◆ ACTIVITY: Collect from the data below each line with "Pinay".
────────────────
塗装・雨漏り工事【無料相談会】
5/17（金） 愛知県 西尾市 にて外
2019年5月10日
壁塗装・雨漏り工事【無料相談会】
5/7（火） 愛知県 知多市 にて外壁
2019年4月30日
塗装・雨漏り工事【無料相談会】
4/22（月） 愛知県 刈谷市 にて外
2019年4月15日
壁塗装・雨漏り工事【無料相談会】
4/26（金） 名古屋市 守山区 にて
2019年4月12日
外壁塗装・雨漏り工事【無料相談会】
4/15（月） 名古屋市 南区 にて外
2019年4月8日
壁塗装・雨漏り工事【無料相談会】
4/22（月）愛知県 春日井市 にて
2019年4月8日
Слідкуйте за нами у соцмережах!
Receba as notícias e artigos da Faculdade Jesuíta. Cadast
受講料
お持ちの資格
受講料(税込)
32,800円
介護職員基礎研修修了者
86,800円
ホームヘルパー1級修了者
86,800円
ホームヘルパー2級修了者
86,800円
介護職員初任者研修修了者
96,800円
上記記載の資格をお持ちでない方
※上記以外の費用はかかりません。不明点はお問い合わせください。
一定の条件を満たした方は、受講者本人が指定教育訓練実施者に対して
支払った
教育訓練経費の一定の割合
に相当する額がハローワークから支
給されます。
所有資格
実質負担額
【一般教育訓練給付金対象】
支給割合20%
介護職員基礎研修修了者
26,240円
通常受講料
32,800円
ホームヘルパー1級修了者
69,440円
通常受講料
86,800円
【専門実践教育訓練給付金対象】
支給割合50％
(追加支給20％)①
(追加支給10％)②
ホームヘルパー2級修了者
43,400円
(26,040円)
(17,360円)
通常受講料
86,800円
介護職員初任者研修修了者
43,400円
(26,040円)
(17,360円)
────────────────
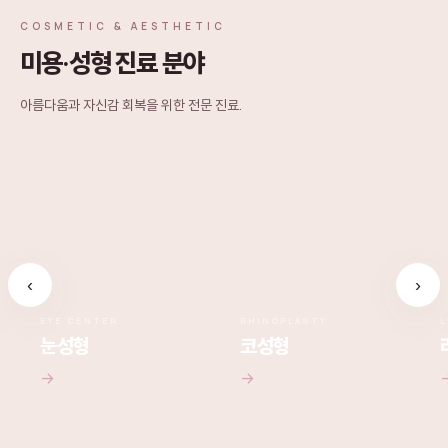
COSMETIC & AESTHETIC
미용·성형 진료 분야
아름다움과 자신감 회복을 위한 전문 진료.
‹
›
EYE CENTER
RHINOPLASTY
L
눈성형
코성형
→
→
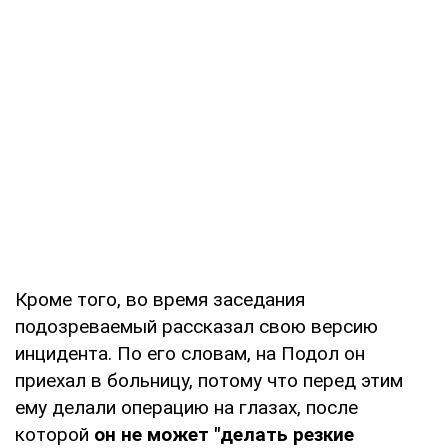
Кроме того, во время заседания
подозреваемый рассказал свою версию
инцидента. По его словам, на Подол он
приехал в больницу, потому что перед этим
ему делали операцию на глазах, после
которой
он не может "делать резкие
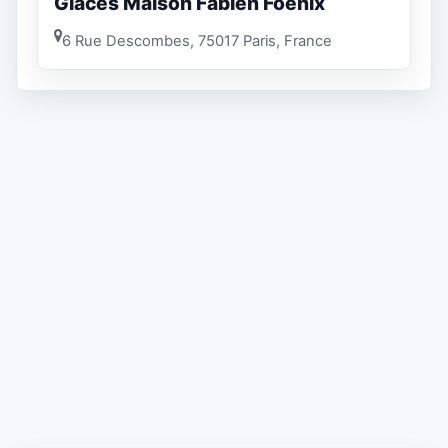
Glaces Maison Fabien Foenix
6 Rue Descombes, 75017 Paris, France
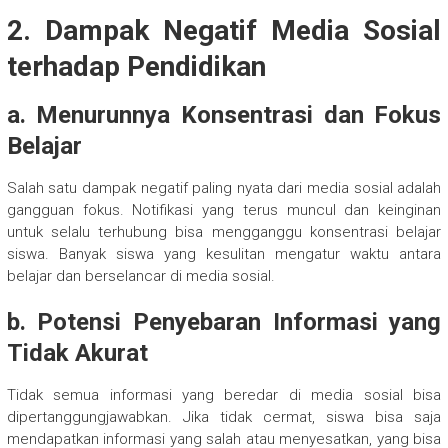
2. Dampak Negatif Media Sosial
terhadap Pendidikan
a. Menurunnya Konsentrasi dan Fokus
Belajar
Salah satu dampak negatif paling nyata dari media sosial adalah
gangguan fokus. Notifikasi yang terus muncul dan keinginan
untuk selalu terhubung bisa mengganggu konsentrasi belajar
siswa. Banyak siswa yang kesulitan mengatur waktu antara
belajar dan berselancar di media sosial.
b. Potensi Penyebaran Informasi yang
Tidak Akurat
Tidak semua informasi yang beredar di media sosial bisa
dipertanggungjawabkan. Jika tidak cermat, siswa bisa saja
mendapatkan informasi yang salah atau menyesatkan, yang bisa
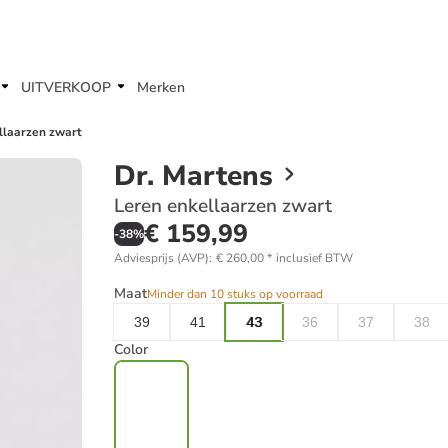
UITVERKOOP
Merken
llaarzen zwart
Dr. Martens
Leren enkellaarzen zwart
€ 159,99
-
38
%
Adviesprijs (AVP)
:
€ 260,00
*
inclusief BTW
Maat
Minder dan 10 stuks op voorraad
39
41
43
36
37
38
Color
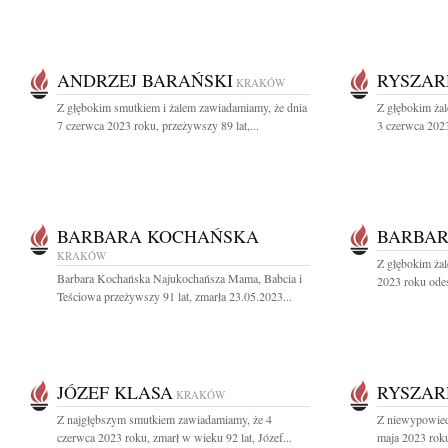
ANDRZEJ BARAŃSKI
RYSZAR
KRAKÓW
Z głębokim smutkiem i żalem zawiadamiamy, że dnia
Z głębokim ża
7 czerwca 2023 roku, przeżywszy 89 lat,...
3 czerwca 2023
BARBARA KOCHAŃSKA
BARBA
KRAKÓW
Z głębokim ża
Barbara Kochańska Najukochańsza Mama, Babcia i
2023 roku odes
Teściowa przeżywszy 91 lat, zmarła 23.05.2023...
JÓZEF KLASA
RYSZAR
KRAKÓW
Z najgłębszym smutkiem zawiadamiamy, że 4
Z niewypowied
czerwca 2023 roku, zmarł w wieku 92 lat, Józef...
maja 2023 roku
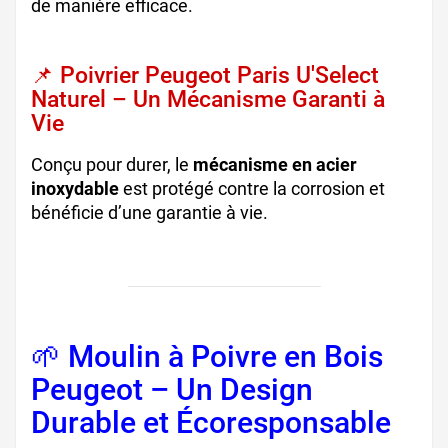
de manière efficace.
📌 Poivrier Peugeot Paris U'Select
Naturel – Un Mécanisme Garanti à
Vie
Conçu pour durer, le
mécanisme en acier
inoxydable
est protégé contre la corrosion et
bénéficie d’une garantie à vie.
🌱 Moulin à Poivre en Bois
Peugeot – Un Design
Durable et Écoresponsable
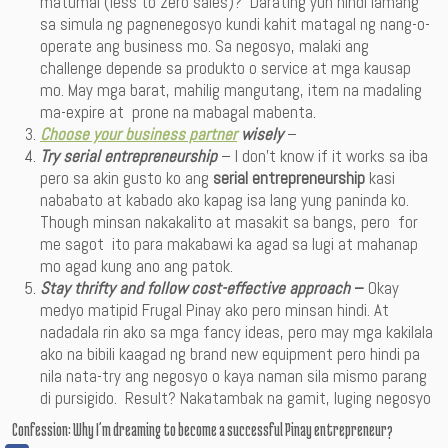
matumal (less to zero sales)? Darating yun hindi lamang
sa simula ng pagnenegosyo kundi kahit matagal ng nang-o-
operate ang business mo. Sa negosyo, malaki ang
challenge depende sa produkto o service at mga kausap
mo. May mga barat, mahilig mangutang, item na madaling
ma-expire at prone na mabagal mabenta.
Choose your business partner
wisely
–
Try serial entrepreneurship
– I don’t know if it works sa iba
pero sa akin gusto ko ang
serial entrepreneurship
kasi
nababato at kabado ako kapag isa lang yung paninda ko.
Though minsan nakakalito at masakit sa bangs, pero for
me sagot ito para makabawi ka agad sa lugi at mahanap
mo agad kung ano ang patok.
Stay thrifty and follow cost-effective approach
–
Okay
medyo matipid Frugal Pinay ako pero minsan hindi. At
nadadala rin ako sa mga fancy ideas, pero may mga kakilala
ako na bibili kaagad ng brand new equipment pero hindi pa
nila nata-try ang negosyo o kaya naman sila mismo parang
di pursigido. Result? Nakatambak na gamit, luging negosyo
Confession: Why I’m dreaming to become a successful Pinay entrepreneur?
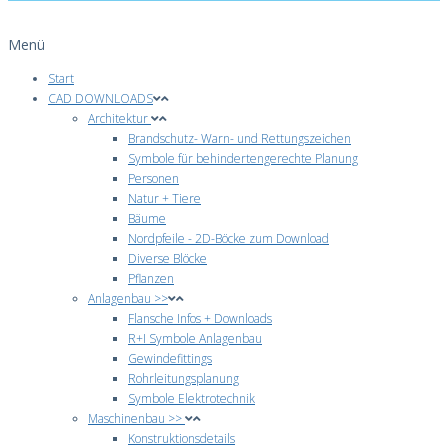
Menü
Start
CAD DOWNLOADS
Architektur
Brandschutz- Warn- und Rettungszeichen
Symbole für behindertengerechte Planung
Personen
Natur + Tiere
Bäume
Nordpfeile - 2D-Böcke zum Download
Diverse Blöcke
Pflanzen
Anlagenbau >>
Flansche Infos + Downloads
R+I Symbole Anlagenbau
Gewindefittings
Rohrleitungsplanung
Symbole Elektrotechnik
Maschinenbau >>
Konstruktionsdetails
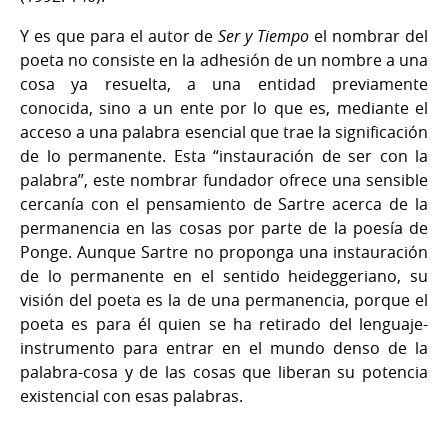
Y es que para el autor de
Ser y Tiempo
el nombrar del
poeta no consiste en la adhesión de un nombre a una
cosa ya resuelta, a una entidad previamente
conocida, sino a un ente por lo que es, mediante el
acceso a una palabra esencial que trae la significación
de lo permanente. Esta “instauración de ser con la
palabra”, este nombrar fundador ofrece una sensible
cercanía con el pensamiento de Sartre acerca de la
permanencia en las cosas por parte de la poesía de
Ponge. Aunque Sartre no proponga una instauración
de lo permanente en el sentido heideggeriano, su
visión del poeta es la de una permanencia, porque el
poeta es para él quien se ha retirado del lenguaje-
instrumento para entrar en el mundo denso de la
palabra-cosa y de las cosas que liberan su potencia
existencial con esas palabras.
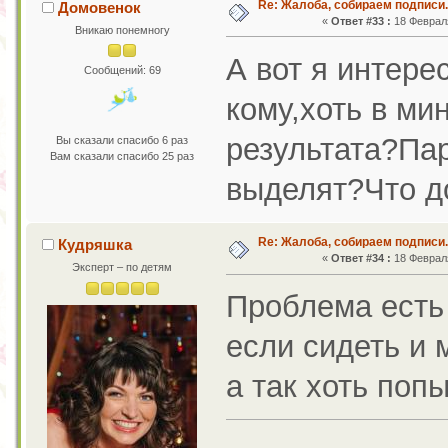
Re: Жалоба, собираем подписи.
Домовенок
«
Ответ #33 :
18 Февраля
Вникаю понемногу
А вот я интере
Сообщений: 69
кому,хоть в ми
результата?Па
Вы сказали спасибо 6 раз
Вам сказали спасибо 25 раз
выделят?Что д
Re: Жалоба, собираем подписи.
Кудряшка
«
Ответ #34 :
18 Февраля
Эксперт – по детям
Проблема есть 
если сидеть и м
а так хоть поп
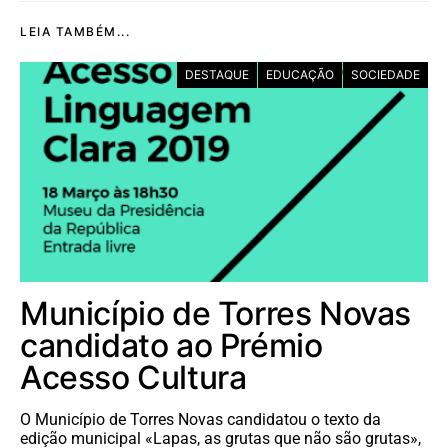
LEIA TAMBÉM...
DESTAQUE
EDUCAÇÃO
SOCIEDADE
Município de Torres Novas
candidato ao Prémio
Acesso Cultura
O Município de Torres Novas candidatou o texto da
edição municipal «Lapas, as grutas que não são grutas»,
────────────────
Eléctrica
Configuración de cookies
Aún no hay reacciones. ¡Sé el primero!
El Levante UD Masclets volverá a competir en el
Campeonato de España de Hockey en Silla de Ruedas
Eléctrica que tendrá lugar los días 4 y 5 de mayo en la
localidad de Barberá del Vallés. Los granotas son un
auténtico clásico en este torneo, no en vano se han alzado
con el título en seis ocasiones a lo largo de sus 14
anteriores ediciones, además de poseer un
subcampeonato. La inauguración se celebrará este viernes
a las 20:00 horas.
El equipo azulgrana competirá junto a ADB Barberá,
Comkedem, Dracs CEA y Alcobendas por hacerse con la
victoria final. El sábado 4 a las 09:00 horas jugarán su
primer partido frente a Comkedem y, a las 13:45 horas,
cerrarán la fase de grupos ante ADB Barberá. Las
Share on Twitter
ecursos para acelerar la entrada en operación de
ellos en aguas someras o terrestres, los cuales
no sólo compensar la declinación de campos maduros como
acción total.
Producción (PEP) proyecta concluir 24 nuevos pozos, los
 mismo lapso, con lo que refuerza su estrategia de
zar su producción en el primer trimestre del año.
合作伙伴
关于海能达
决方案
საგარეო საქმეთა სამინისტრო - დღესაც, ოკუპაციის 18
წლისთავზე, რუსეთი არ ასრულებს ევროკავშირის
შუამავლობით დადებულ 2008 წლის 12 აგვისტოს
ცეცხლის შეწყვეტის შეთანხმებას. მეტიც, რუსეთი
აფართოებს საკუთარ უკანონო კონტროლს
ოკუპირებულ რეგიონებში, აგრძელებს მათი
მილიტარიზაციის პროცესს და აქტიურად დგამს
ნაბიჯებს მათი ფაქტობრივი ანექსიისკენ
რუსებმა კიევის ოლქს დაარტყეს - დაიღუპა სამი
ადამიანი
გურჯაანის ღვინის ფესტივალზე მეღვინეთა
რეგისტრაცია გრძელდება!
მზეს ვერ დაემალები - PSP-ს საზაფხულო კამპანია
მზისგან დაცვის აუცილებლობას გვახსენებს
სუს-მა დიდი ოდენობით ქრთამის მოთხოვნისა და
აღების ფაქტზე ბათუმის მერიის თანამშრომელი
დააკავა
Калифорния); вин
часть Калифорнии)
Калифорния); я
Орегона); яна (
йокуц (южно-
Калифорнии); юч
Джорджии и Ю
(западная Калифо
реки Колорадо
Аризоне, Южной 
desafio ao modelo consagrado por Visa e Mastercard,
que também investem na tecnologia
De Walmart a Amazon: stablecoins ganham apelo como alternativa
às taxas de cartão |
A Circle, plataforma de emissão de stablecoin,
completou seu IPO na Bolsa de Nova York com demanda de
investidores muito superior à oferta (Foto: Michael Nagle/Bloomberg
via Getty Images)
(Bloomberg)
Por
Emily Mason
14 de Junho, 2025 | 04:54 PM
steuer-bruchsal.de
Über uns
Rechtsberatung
────────────────
◆ SOLUTION FOR THIS EXERCISE:
medyo matipid Frugal Pinay ako pero minsan hindi. At
Confession: Why I’m dreaming to become a successful Pinay entrepreneur?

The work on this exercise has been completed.